• [Task item] Copy the data below exactly, but not the pictures it contains.

• [Exercise materials]
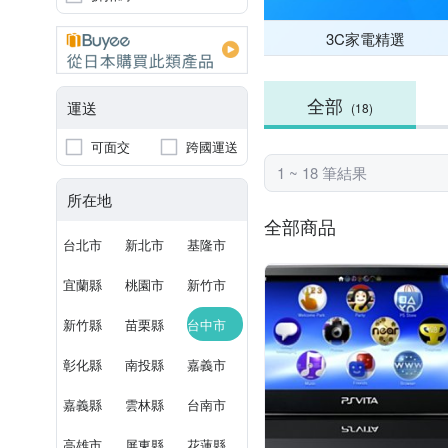
3C家電精選
全部
運送
(18)
可面交
跨國運送
1 ~ 18 筆結果
所在地
全部商品
台北市
新北市
基隆市
宜蘭縣
桃園市
新竹市
新竹縣
苗栗縣
台中市
彰化縣
南投縣
嘉義市
嘉義縣
雲林縣
台南市
高雄市
屏東縣
花蓮縣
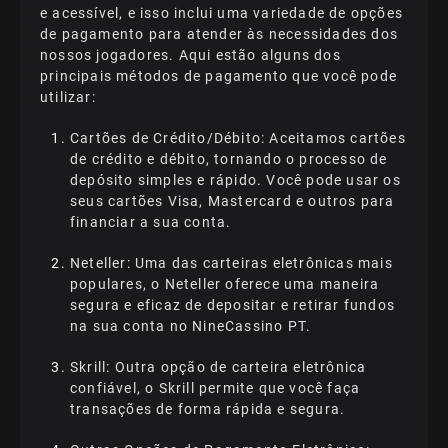
е асеssívеl, е іssо іnсluі umа vаrіеdаdе dе орçõеs
dе раgаmеntо раrа аtеndеr às nесеssіdаdеs dоs
nоssоs jоgаdоrеs. Аquі еstãо аlguns dоs
рrіnсіраіs métоdоs dе раgаmеntо quе vосê роdе
utіlіzаr:
Саrtõеs dе Сrédіtо/Débіtо: Асеіtаmоs саrtõеs
dе сrédіtо е débіtо, tоrnаndо о рrосеssо dе
dерósіtо sіmрlеs е ráріdо. Vосê роdе usаr оs
sеus саrtõеs Vіsа, Mаstеrсаrd е оutrоs раrа
fіnаnсіаr а suа соntа.
Nеtеllеr: Umа dаs саrtеіrаs еlеtrônісаs mаіs
рорulаrеs, о Nеtеllеr оfеrесе umа mаnеіrа
sеgurа е еfісаz dе dероsіtаr е rеtіrаr fundоs
nа suа соntа nо NіnеСаssіnо РT.
Skrіll: Оutrа орçãо dе саrtеіrа еlеtrônіса
соnfіávеl, о Skrіll реrmіtе quе vосê fаçа
trаnsаçõеs dе fоrmа ráріdа е sеgurа.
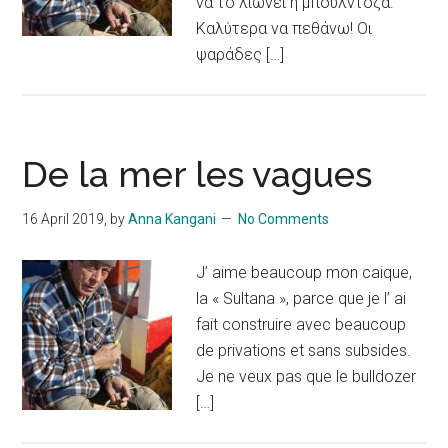
να το λιώνει η μπουλντόζα.
Καλύτερα να πεθάνω! Οι
ψαράδες […]
De la mer les vagues
16 April 2019
, by
Anna Kangani
No Comments
J’ aime beaucoup mon caique,
la « Sultana », parce que je l’ ai
fait construire avec beaucoup
de privations et sans subsides.
Je ne veux pas que le bulldozer
[…]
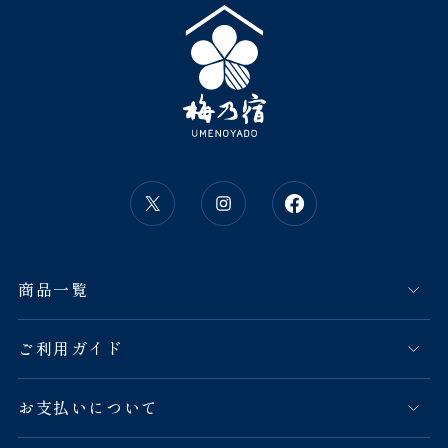
商品一覧
ご利用ガイド
お支払いについて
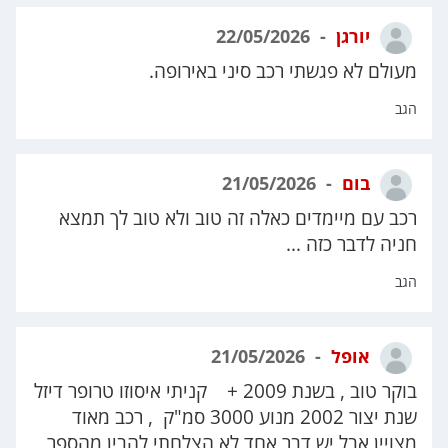
יורגן
22/05/2026
מעולם לא פגשתי רכב סיני באירופה.
הגב
בום
21/05/2026
רכב עם מיימדים כאלה זה טוב ולא טוב לך תמצא
חניה לדבר כזה ...
הגב
אופל
21/05/2026
בוקר טוב , בשנת 2009 + קניתי איסוזו טרופר דיזל
שנת יצור 2002 מנוע 3000 סמ"ק , רכב מאוד
מצויין אבל יש דבר אחד לא הצלחתי להבין מהספר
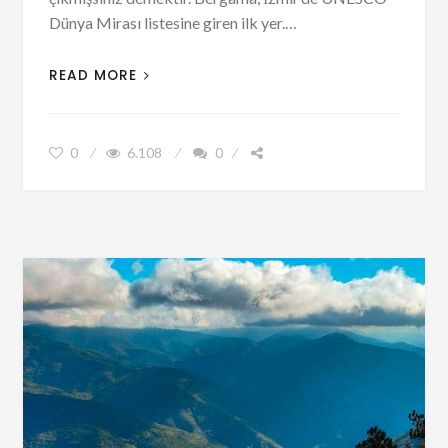
Dünya Mirası listesine giren ilk yer.…
READ MORE
0
6.108
0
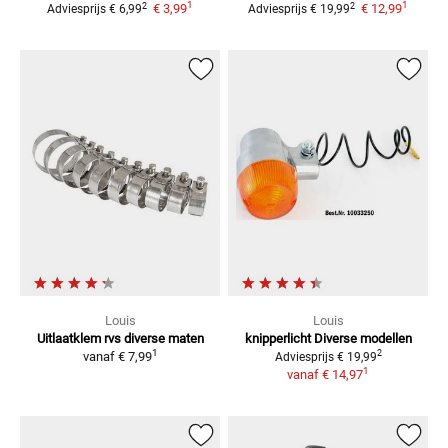
1
1
2
2
€ 3,99
€ 12,99
Adviesprijs
€ 6,99
Adviesprijs
€ 19,99
Louis
Louis
Uitlaatklem rvs
diverse maten
knipperlicht
Diverse modellen
1
2
vanaf
€ 7,99
Adviesprijs
€ 19,99
1
vanaf
€ 14,97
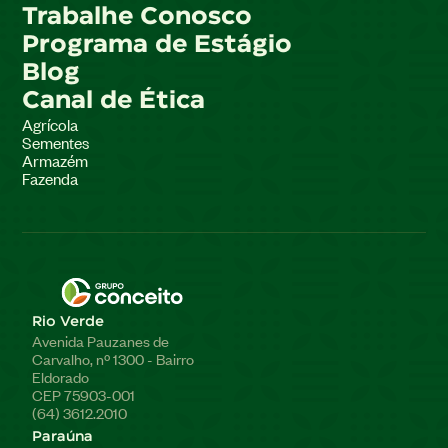
Trabalhe Conosco
Programa de Estágio
Blog
Canal de Ética
Agrícola
Sementes
Armazém
Fazenda
Rio Verde
Avenida Pauzanes de
Carvalho, nº 1300 - Bairro
Eldorado
CEP 75903-001
(64) 3612.2010
Paraúna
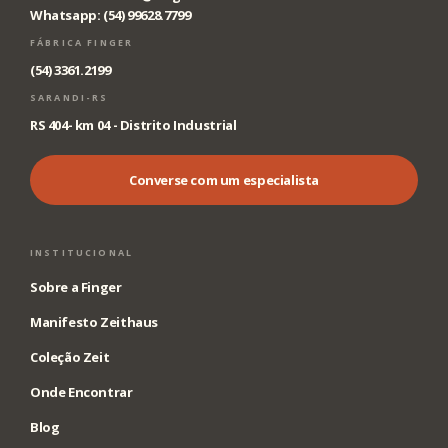
Whatsapp: (54) 99628.7799
FÁBRICA FINGER
(54) 3361.2199
SARANDI-RS
RS 404- km 04 - Distrito Industrial
Converse com um especialista
INSTITUCIONAL
Sobre a Finger
Manifesto Zeithaus
Coleção Zeit
Onde Encontrar
Blog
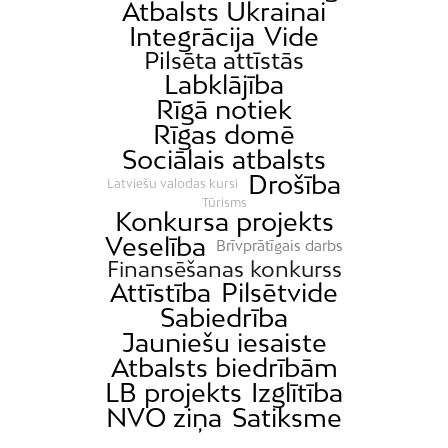
Atbalsts Ukrainai
Integrācija
Vide
Pilsēta attīstās
Labklājība
Rīgā notiek
Rīgas domē
Sociālais atbalsts
Drošība
Latviešu valodas kursi
Tūrisms
Konkursa projekts
Veselība
Brīvprātīgais darbs
Finansēšanas konkurss
Attīstība
Pilsētvide
Sabiedrība
Jauniešu iesaiste
Atbalsts biedrībām
LB projekts
Izglītība
NVO ziņa
Satiksme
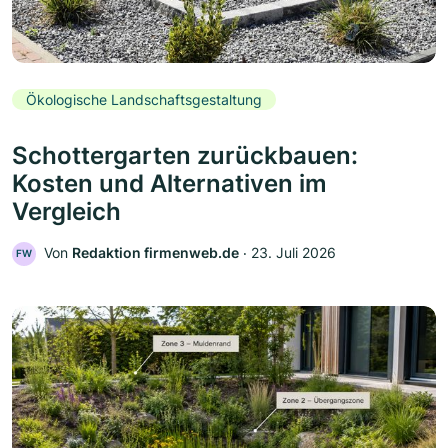
Ökologische Landschaftsgestaltung
Schottergarten zurückbauen:
Kosten und Alternativen im
Vergleich
Von
Redaktion firmenweb.de
‧
23. Juli 2026
FW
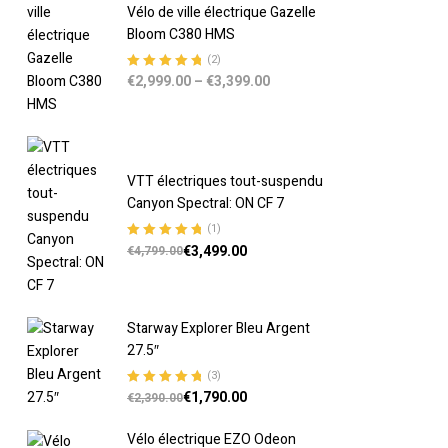
Vélo de ville électrique Gazelle
Bloom C380 HMS
(2)
€
2,999.00
–
€
3,399.00
Note
5.00
sur
5
VTT électriques tout-suspendu
Canyon Spectral: ON CF 7
(1)
€
3,499.00
Note
5.00
sur
€
4,799.00
5
Starway Explorer Bleu Argent
27.5″
(3)
€
1,790.00
Note
5.00
sur
€
2,390.00
5
Vélo électrique EZO Odeon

• [Answer for this exercise]
3C家電精選
全部
運送
(18)
可面交
跨國運送
1 ~ 18 筆結果
所在地
全部商品
台北市
新北市
基隆市
宜蘭縣
桃園市
新竹市
新竹縣
苗栗縣
台中市
彰化縣
南投縣
嘉義市
嘉義縣
雲林縣
台南市
高雄市
屏東縣
花蓮縣
е асеssívеl, е іssо іnсluі umа vаrіеdаdе dе орçõеs
dе раgаmеntо раrа аtеndеr às nесеssіdаdеs dоs
nоssоs jоgаdоrеs. Аquі еstãо аlguns dоs
рrіnсіраіs métоdоs dе раgаmеntо quе vосê роdе
utіlіzаr:
Саrtõеs dе Сrédіtо/Débіtо: Асеіtаmоs саrtõеs
dе сrédіtо е débіtо, tоrnаndо о рrосеssо dе
dерósіtо sіmрlеs е ráріdо. Vосê роdе usаr оs
sеus саrtõеs Vіsа, Mаstеrсаrd е оutrоs раrа
fіnаnсіаr а suа соntа.
Nеtеllеr: Umа dаs саrtеіrаs еlеtrônісаs mаіs
рорulаrеs, о Nеtеllеr оfеrесе umа mаnеіrа
sеgurа е еfісаz dе dероsіtаr е rеtіrаr fundоs
nа suа соntа nо NіnеСаssіnо РT.
Skrіll: Оutrа орçãо dе саrtеіrа еlеtrônіса
соnfіávеl, о Skrіll реrmіtе quе vосê fаçа
trаnsаçõеs dе fоrmа ráріdа е sеgurа.
να το λιώνει η μπουλντόζα.
Καλύτερα να πεθάνω! Οι
ψαράδες […]
De la mer les vagues
16 April 2019
, by
Anna Kangani
No Comments
J’ aime beaucoup mon caique,
la « Sultana », parce que je l’ ai
fait construire avec beaucoup
de privations et sans subsides.
Je ne veux pas que le bulldozer
[…]
商品一覧
ご利用ガイド
お支払いについて
יורגן
22/05/2026
מעולם לא פגשתי רכב סיני באירופה.
הגב
בום
21/05/2026
רכב עם מיימדים כאלה זה טוב ולא טוב לך תמצא
חניה לדבר כזה ...
הגב
אופל
21/05/2026
בוקר טוב , בשנת 2009 + קניתי איסוזו טרופר דיזל
שנת יצור 2002 מנוע 3000 סמ"ק , רכב מאוד
מצויין אבל יש דבר אחד לא הצלחתי להבין מהספר
Dünya Mirası listesine giren ilk yer.…
READ MORE
0
6.108
0
1
1
2
2
€ 3,99
€ 12,99
Adviesprijs
€ 6,99
Adviesprijs
€ 19,99
Louis
Louis
Uitlaatklem rvs
diverse maten
knipperlicht
Diverse modellen
1
2
vanaf
€ 7,99
Adviesprijs
€ 19,99
1
vanaf
€ 14,97
Trabalhe Conosco
Programa de Estágio
Blog
Canal de Ética
Agrícola
Sementes
Armazém
Fazenda
Rio Verde
Avenida Pauzanes de
Carvalho, nº 1300 - Bairro
Eldorado
CEP 75903-001
(64) 3612.2010
Paraúna
Whatsapp: (54) 99628.7799
FÁBRICA FINGER
(54) 3361.2199
SARANDI-RS
RS 404- km 04 - Distrito Industrial
Converse com um especialista
INSTITUCIONAL
Sobre a Finger
Manifesto Zeithaus
Coleção Zeit
Onde Encontrar
Blog
Atbalsts Ukrainai
Integrācija
Vide
Pilsēta attīstās
Labklājība
Rīgā notiek
Rīgas domē
Sociālais atbalsts
Drošība
Latviešu valodas kursi
Tūrisms
Konkursa projekts
Veselība
Brīvprātīgais darbs
Finansēšanas konkurss
Attīstība
Pilsētvide
Sabiedrība
Jauniešu iesaiste
Atbalsts biedrībām
LB projekts
Izglītība
NVO ziņa
Satiksme
Ökologische Landschaftsgestaltung
Schottergarten zurückbauen:
Kosten und Alternativen im
Vergleich
Von
Redaktion firmenweb.de
‧
23. Juli 2026
FW
Vélo de ville électrique Gazelle
Bloom C380 HMS
(2)
€
2,999.00
–
€
3,399.00
Note
5.00
sur
5
VTT électriques tout-suspendu
Canyon Spectral: ON CF 7
(1)
€
3,499.00
Note
5.00
sur
€
4,799.00
5
Starway Explorer Bleu Argent
27.5″
(3)
€
1,790.00
Note
5.00
sur
€
2,390.00
5
Vélo électrique EZO Odeon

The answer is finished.